A few weeks ago I attended a fascinating event on the future and potential for “people driven digital health and wellbeing“. There were some fascinating conversations (these were more substantive than the presentations which were very short, lightning talks as this was an “unconference“).
Annie Cooper highlighted how in the course of managing their conditions many patients, especially people with diabetes, become data managers but currently health professionals (who may only look at data once a year) have better access to it than patients do.
In a speculative frame Tim Kelsey suggested that “machine learning” could be the most important technological development for tackling challenges and making the most of the opportunities in the context of an ageing population.
In the midst of discussions about the potential of new devices, apps and systems Shirley Ayres emphasised that a social model of health in the digital is crucial. I totally agree with this and it is this statement that really set the tone for my experience of the event.
Some of the work I heard about held real potential to integrate a social model into the digital. A project I found particularly exciting was the “Baby Buddy” app which has been developed by Alison Baum and the Best Beginnings charity. This is a phone app which provides resources on the ante and post natal process as well as systems for monitoring the health of the mother and baby but crucially social networking functions which make it easy for parents to share information with one another and offer support.
Baum framed the app as helping to ameliorate the impacts of social isolation by enabling the development of social capital (which has been found to be central to most health conditions). The potential for this app really struck me as it is one of the few health related apps which immediately seems to be able to tackle health inequalities.
I have been concerned for a while that many of the most popular and widely discussed health apps and devices (such as Fitbits) function to increase inequalities. The focus for many apps is on individual behaviour change rather than tackling the social context or structural factors which might make it more difficult for people to live healthier lives.
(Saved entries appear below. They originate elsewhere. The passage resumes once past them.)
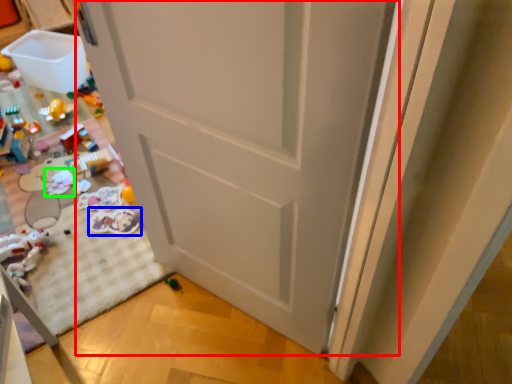 Question: Which object is the closest to the door (highlighted by a red box)? Choose among these: toy (highlighted by a blue box) or toy (highlighted by a green box).

Choices:
 (A) toy
 (B) toy

Answer: (A) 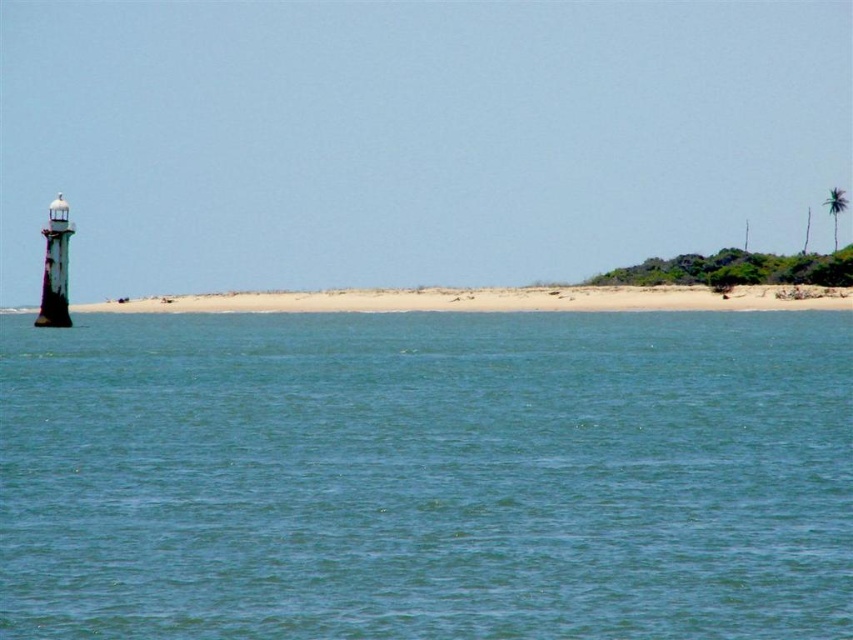 Can you confirm if blue water at center is bigger than beige sand beach at center?

Yes, blue water at center is bigger than beige sand beach at center.

Who is shorter, blue water at center or beige sand beach at center?

beige sand beach at center

Is point (503, 362) closer to viewer compared to point (816, 304)?

Yes.

Where is `blue water at center`? The height and width of the screenshot is (640, 853). blue water at center is located at coordinates (426, 476). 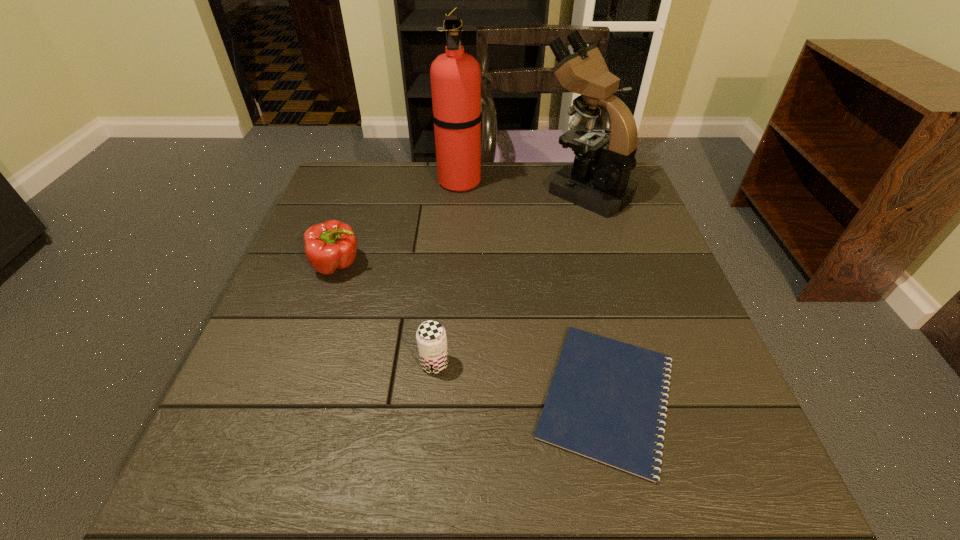 This screenshot has height=540, width=960. What are the coordinates of `fire extinguisher` in the screenshot? It's located at (455, 76).

Where is `microscope`? microscope is located at coordinates (598, 180).

Where is `the leftmost object`? This screenshot has height=540, width=960. the leftmost object is located at coordinates (329, 246).

Where is `pepper`? pepper is located at coordinates (329, 246).

Locate an element on the screen. Image resolution: width=960 pixels, height=540 pixels. beer can is located at coordinates (431, 338).

Where is `notepad`? notepad is located at coordinates (604, 401).

Find the location of `vacant region located 0.270m at the nozzle of the fire extinguisher`. vacant region located 0.270m at the nozzle of the fire extinguisher is located at coordinates (570, 181).

Identify the location of blank space located on the left of the microscope. The height and width of the screenshot is (540, 960). (491, 191).

I want to click on vacant area located on the back of the pepper, so click(x=364, y=190).

This screenshot has height=540, width=960. Identify the location of vacant space situated on the left of the fourth tallest object. (299, 364). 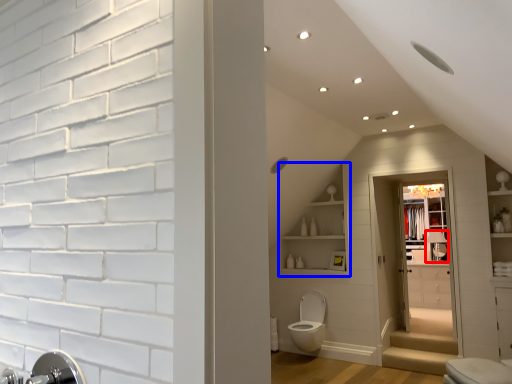 Question: Which of the following is the closest to the observer, faucet (highlighted by a red box) or shelf (highlighted by a blue box)?

Choices:
 (A) faucet
 (B) shelf

Answer: (B) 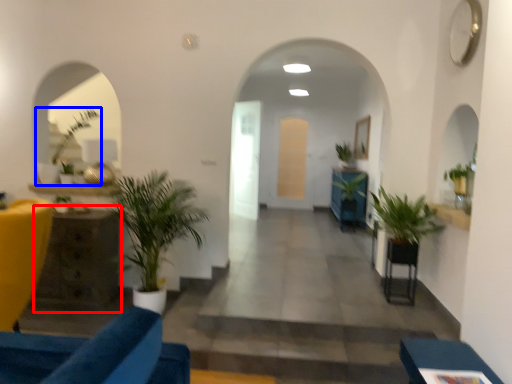 Question: Among these objects, which one is farthest to the camera, table (highlighted by a red box) or houseplant (highlighted by a blue box)?

Choices:
 (A) table
 (B) houseplant

Answer: (B) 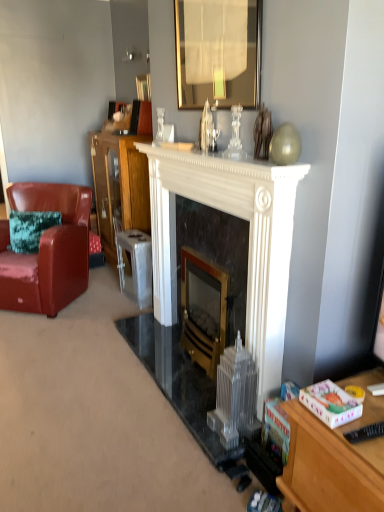 Question: Should I look upward or downward to see wooden cabinet at center?

Choices:
 (A) up
 (B) down

Answer: (A)

Question: Is white marble fireplace at center, the 2th fireplace in the right-to-left sequence, aimed at gold-framed mirror at upper center?

Choices:
 (A) no
 (B) yes

Answer: (A)

Question: Is white marble fireplace at center, the 2th fireplace in the right-to-left sequence, wider than gold-framed mirror at upper center?

Choices:
 (A) no
 (B) yes

Answer: (B)

Question: Is white marble fireplace at center, the 2th fireplace in the right-to-left sequence, oriented away from gold-framed mirror at upper center?

Choices:
 (A) no
 (B) yes

Answer: (A)

Question: Does white marble fireplace at center, acting as the 1th fireplace starting from the left, have a larger size compared to gold-framed mirror at upper center?

Choices:
 (A) no
 (B) yes

Answer: (B)

Question: Considering the relative sizes of white marble fireplace at center, the 2th fireplace in the right-to-left sequence, and gold-framed mirror at upper center in the image provided, is white marble fireplace at center, the 2th fireplace in the right-to-left sequence, taller than gold-framed mirror at upper center?

Choices:
 (A) yes
 (B) no

Answer: (A)

Question: From a real-world perspective, is white marble fireplace at center, acting as the 1th fireplace starting from the left, located beneath gold-framed mirror at upper center?

Choices:
 (A) no
 (B) yes

Answer: (B)

Question: Does wooden cabinet at center have a greater height compared to black marble fireplace at center, the second fireplace from the left?

Choices:
 (A) no
 (B) yes

Answer: (B)

Question: Is wooden cabinet at center positioned far away from black marble fireplace at center, the second fireplace from the left?

Choices:
 (A) no
 (B) yes

Answer: (B)

Question: Is wooden cabinet at center outside of black marble fireplace at center, the second fireplace from the left?

Choices:
 (A) yes
 (B) no

Answer: (A)

Question: Is wooden cabinet at center aimed at black marble fireplace at center, which is the 1th fireplace in right-to-left order?

Choices:
 (A) no
 (B) yes

Answer: (A)

Question: Does wooden cabinet at center have a lesser width compared to black marble fireplace at center, which is the 1th fireplace in right-to-left order?

Choices:
 (A) yes
 (B) no

Answer: (B)

Question: From the image's perspective, does wooden cabinet at center appear lower than black marble fireplace at center, the second fireplace from the left?

Choices:
 (A) no
 (B) yes

Answer: (A)

Question: Would you say black plastic remote control at lower right contains gold-framed mirror at upper center?

Choices:
 (A) yes
 (B) no

Answer: (B) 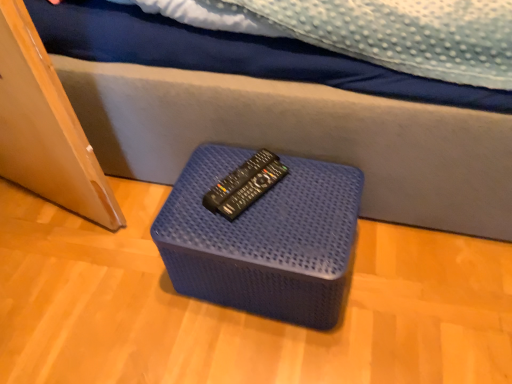 Identify the location of free space above blue woven ottoman at center (from a real-world perspective). Image resolution: width=512 pixels, height=384 pixels. click(256, 199). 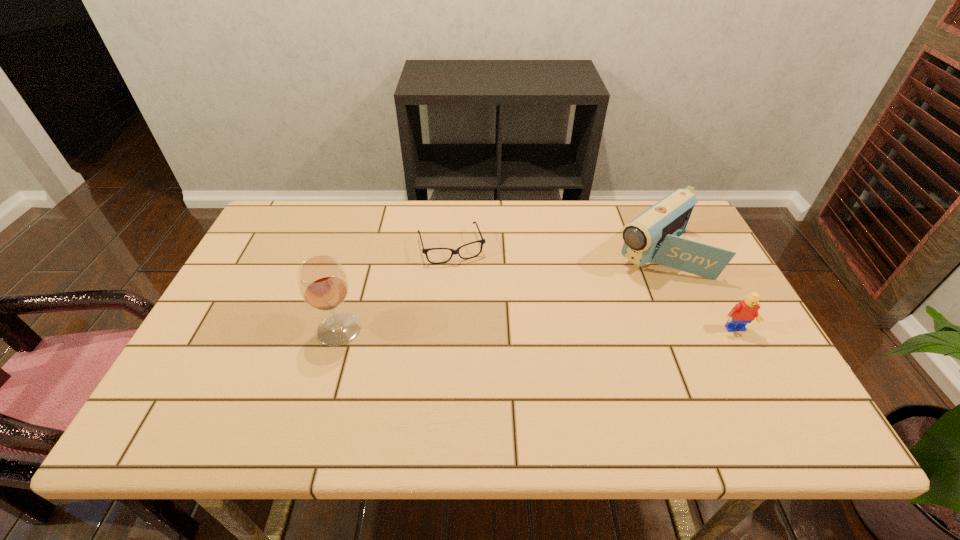 At what (x,y) coordinates should I click in order to perform the action: click on free space located on the front-facing side of the spectacles. Please return your answer as a coordinate pair (x, y). The width and height of the screenshot is (960, 540). Looking at the image, I should click on (484, 340).

What are the coordinates of `vacant space located 0.070m on the side of the second tallest object with the flip-out screen` in the screenshot? It's located at (612, 282).

You are a GUI agent. You are given a task and a screenshot of the screen. Output one action in this format:
    pyautogui.click(x=<x>, y=<y>)
    Task: Click on the free space located 0.370m on the side of the second tallest object with the flip-out screen
    This screenshot has width=960, height=540.
    Given the screenshot: What is the action you would take?
    pyautogui.click(x=538, y=341)

The width and height of the screenshot is (960, 540). What are the coordinates of `free location located on the side of the second tallest object with the flip-out screen` in the screenshot? It's located at (546, 334).

Where is `spectacles that is at the far edge`? The width and height of the screenshot is (960, 540). spectacles that is at the far edge is located at coordinates (453, 252).

Locate an element on the screen. camcorder located in the far edge section of the desktop is located at coordinates (653, 236).

Where is `Lego at the right edge`? Lego at the right edge is located at coordinates (744, 312).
A lot of people at the event expressed frustration about the barriers to introducing new apps or devices into the UK health system which can be very restrictive and cautious and not very open with data. There was something of a negative attitude expressed towards the NHS no doubt born of genuine frustrations. But it did make me think about the importance of what the UK health system does well and whether these things are intricately connected with the problems people identified.
Aside from any specific successes or failures of the NHS it serves a quite remarkable function of providing a broad based material and social safety net. However, this is not just a net which catches us when we fall but also connects us to one another. I believe the NHS serves a cultural function of giving a material reality to our sense of community.
As Zygmunt Bauman (2009: 149) has suggested trust in the benefits of human solidarity is the meaning of belonging, but this trust requires a sense of an ‘imagined totality’, a ‘shared network’ which enables collective solidarity. The embodiment of this in modernity was, Bauman suggests, the social state, which was tied to the everyday reality of people’s lives through social rights and the NHS as the embodiment of the universal right to health care is a great example of this.
Any entity which achieves such a thing is likely to be big, cumbersome and slow moving. Of course a health service should not be holding back good care but the sometimes quite individualised benefits of greater data transparency or certification of new apps should not be prioritised over the social safety net.
To me the aspects of digital health which are the most exciting are those which might be able to support and perhaps expand the social safety net rather than increase individual opportunity. It seemed to me that “Baby Buddy” is an example of an innovation which might be able to make that kind of contribution.
Bauman Z (2009) The absence of society. In: Utting D (ed.) Contemporary Social Evils. Bristol: The Policy Press, 147–157.